If you have the opportunity to do amazing things in your life, I strongly encourage you to invite someone to join you.

Hello Friends,

Last week, we had the incredible privilege of spending two days in Houston with 56 learner-centered pioneers at our second Pioneer Lab gathering. During our time together, we focused on what it will take to build a community that has the capacity to welcome and include thousands of pioneers (if not tens or hundreds of thousands) as this movement grows.

With this focus, we wanted to show how the Lab is so much bigger than a place for participants to learn, share, and collaborate for the benefit of advancing the work in their local communities. It is a place where pioneers come together to build a community committed to making learner-centered education available to every community across the nation, evolve shared visions of high-quality education, push each other beyond what we currently see as “possible,” and truly design the systems of the future.

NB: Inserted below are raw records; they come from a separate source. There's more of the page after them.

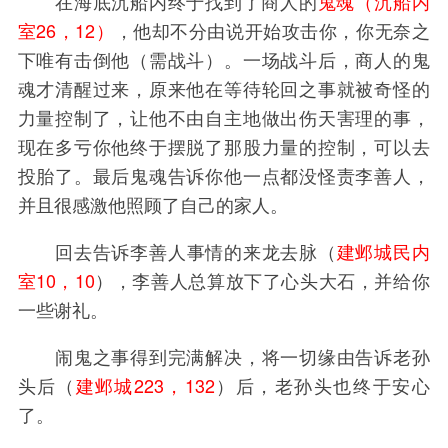
在海底沉船内终于找到了商人的
鬼魂（沉船内
室26，12）
，他却不分由说开始攻击你，你无奈之
下唯有击倒他（需战斗）。一场战斗后，商人的鬼
魂才清醒过来，原来他在等待轮回之事就被奇怪的
力量控制了，让他不由自主地做出伤天害理的事，
现在多亏你他终于摆脱了那股力量的控制，可以去
投胎了。最后鬼魂告诉你他一点都没怪责李善人，
并且很感激他照顾了自己的家人。
回去告诉李善人事情的来龙去脉（
建邺城民内
室10，10
），李善人总算放下了心头大石，并给你
一些谢礼。
闹鬼之事得到完满解决，将一切缘由告诉老孙
头后（
建邺城223，132
）后，老孙头也终于安心
了。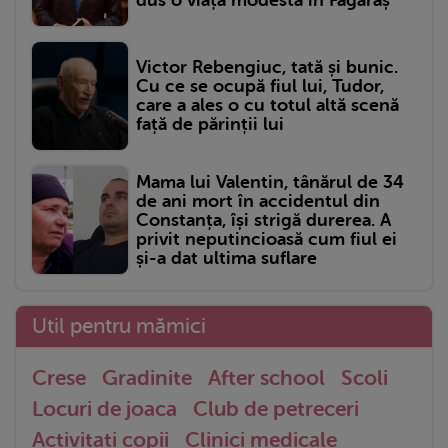
dus o viață modestă în Făgăraș
Victor Rebengiuc, tată și bunic.
Cu ce se ocupă fiul lui, Tudor,
care a ales o cu totul altă scenă
față de părinții lui
Mama lui Valentin, tânărul de 34
de ani mort în accidentul din
Constanța, își strigă durerea. A
privit neputincioasă cum fiul ei
și-a dat ultima suflare
Util pentru mămici
Crese
Gradinite
After school
Scoli
Locuri de joaca
Club de petreceri
Activitati copii
Clinici medicale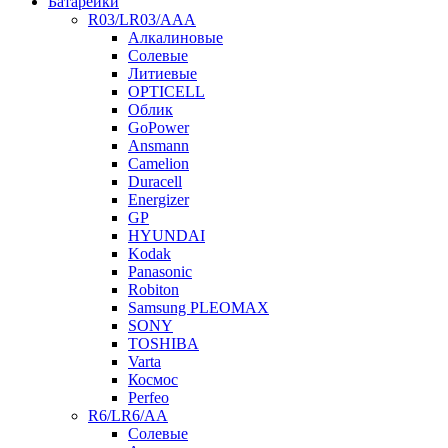
Батарейки
R03/LR03/AAA
Алкалиновые
Солевые
Литиевые
OPTICELL
Облик
GoPower
Ansmann
Camelion
Duracell
Energizer
GP
HYUNDAI
Kodak
Panasonic
Robiton
Samsung PLEOMAX
SONY
TOSHIBA
Varta
Космос
Perfeo
R6/LR6/AA
Солевые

Clearly, this is no easy task. And, we are grateful for the partnership with Lab participants and their respective environments to accomplish these goals. We are also relieved to have discovered so many passionate leaders willing to co-create the spaces, systems, and protocols that could welcome ever growing numbers of pioneers without our having to do so single-handedly.

At the Lab meeting, Allan Cohen, one of the Lab leaders, did a session on emergence—how to shift our view of change from a mechanistic view to an emergent one. What struck me about Allan’s presentation was the second challenge we are facing outside of shifting from the school-centered paradigm to a learner-centered one.

We need to shift away from the mindset of creating top-down, centrally controlled systems and shift into emergent, bottom-up, top-enabled strategies. Luckily, these strategies are not too complex, but they are radically different than the ways we usually think of accelerating a movement and having a national impact. This topic is so important, I’ll be expanding on the concept of emergence in a future article.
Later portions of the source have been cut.